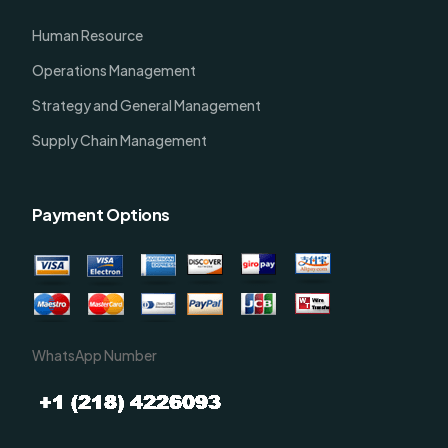
Human Resource
Operations Management
Strategy and General Management
Supply Chain Management
Payment Options
WhatsApp Number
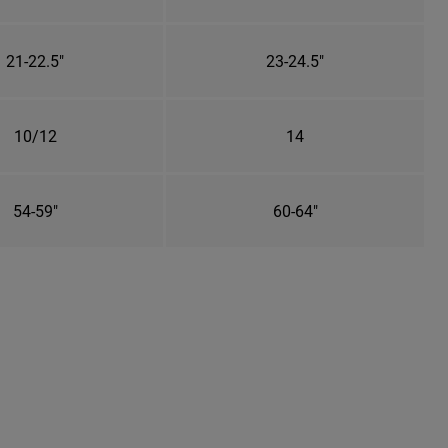
21-22.5"
23-24.5"
10/12
14
54-59"
60-64"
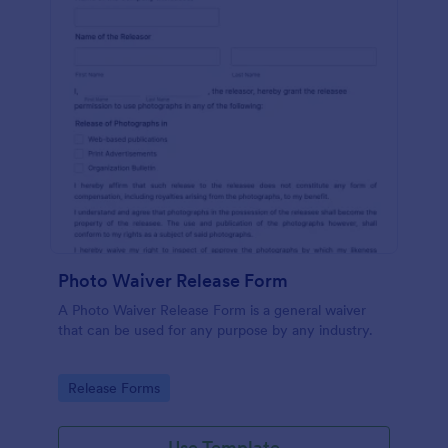
Photo Waiver Release Form
A Photo Waiver Release Form is a general waiver
that can be used for any purpose by any industry.
Go to Category:
Release Forms
Use Template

What to produce -
Output each record above exactly; omit the images.

Expected answer -
Human Resource
Operations Management
Strategy and General Management
Supply Chain Management
Payment Options
WhatsApp Number
21-22.5"
23-24.5"
10/12
14
54-59"
60-64"
Photo Waiver Release Form
A Photo Waiver Release Form is a general waiver
that can be used for any purpose by any industry.
Go to Category:
Release Forms
Use Template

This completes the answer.